---------- The input ----------
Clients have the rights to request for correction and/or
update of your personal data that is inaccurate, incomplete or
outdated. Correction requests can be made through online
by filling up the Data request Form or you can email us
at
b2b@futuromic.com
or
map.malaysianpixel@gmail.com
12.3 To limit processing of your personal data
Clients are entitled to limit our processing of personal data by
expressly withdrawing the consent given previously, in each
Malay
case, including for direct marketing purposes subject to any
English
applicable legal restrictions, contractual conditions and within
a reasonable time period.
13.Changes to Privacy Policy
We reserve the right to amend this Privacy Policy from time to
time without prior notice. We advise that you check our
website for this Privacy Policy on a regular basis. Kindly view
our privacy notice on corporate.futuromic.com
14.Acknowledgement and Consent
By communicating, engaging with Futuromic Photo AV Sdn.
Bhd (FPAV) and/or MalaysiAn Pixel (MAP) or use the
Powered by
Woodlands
----------
---------- The input ----------
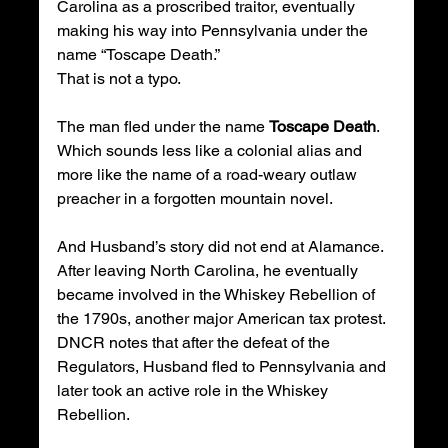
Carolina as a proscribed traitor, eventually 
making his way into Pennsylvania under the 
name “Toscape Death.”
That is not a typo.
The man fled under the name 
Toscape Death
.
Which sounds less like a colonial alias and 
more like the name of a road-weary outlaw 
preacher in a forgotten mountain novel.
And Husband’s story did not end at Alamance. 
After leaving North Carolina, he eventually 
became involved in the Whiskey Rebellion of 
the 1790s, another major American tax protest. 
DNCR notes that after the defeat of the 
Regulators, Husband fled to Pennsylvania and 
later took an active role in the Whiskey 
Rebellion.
----------
- **Assigned task**:
The count of lines in the records above holding the word "Whiskey" should be reported as a number, with nothing added.

- **Your response**:
2